De placenta of de Gipscake verbindt de bloedbaan van de aanstaande moeder met de foetus via de navelstreng. Het is verantwoordelijk voor de toevoer van zuurstof, de toevoer van voedingsstoffen en de afvoer van kooldioxide en afvalstoffen. Storingen in de werking van de placenta kunnen ernstige schade toebrengen aan het ongeboren kind.
Wat is de placenta?
De placenta verbindt de zich ontwikkelende foetus met de baarmoederwand om te zorgen voor voedselopname, afvalverwijdering en zuurstoftoevoer.
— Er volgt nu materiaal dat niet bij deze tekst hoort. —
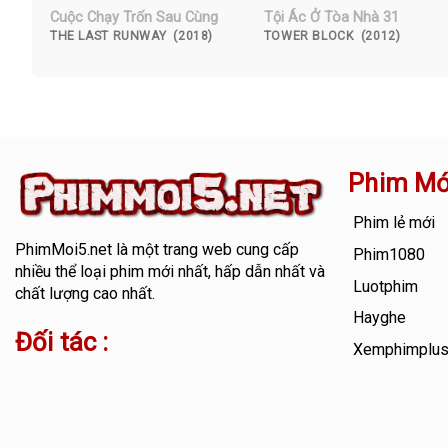
Cuộc Chạy Trốn Sau Cùng
Tội Ác Ở Tòa Nhà 31
THE LAST RUNWAY (2018)
TOWER BLOCK (2012)
Phim Mớ
Phim lẻ mới
PhimMoi5.net
là một trang web cung cấp
Phim1080
nhiều thể loại phim mới nhất, hấp dẫn nhất và
Luotphim
chất lượng cao nhất.
Hayghe
Đối tác :
Xemphimplu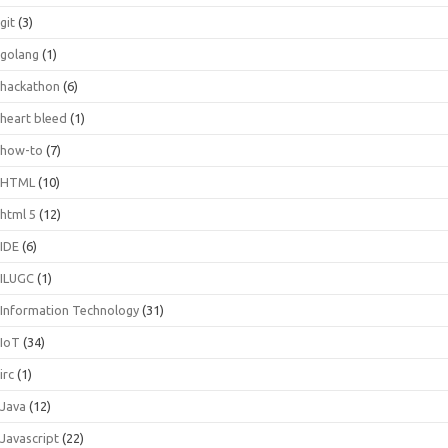
git
(3)
golang
(1)
hackathon
(6)
heart bleed
(1)
how-to
(7)
HTML
(10)
html 5
(12)
IDE
(6)
ILUGC
(1)
Information Technology
(31)
IoT
(34)
irc
(1)
Java
(12)
Javascript
(22)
Deze 'echte' placenta's komen voornamelijk voor bij zoogdieren. De placenta functioneert als een foetomaternaal orgaan met twee componenten: de foetale placenta, die voortkomt uit dezelfde blastocyst als de foetus zelf, en de moederplacenta, die ontstaat uit het baarmoederweefsel. Het woord placenta komt van het Latijnse woord voor "cake".
Omdat de placenta verantwoordelijk is voor de vitale uitwisseling van zuurstof, kunnen problemen met de placenta de gezondheid van de foetus in gevaar brengen. Een verkeerde uitlijning van de placenta kan ook leiden tot ernstige complicaties tijdens de bevalling.
Anatomie en structuur
De mens placenta heeft een gemiddelde lengte van 22 cm en een dikte van 2 tot 2,5 cm; dikste in het midden en dunste aan de zijkanten. Hij weegt ongeveer 500 gram en heeft een roodachtig blauwe of karmozijnrode kleur.
De placenta is via de navelstreng met de foetus verbonden. Deze is 55 tot 60 cm lang en bevat twee navelstrengslagaders en één navelstrengader. Een netwerk van fijne bloedvaten strekt zich uit over de placenta en wordt verder opgesplitst in een netwerk omhuld door cellen. Deze eindigen in een vorm van villous boomachtige structuren.
Aan de kant van de moeder vormen deze structuren kleine lobben die cotyledons worden genoemd. Bij mensen heeft de placenta een schijfvorm, bij andere zoogdieren kan het een andere vorm aannemen.
Functie en taken
De stof van de placenta maakt aanvulling met het bloed van de moeder mogelijk, waardoor een uitwisseling van vitale stoffen wordt verzekerd. Dit omvat de toevoer van zuurstof en de afvoer van kooldioxide terug in het bloed van de moeder.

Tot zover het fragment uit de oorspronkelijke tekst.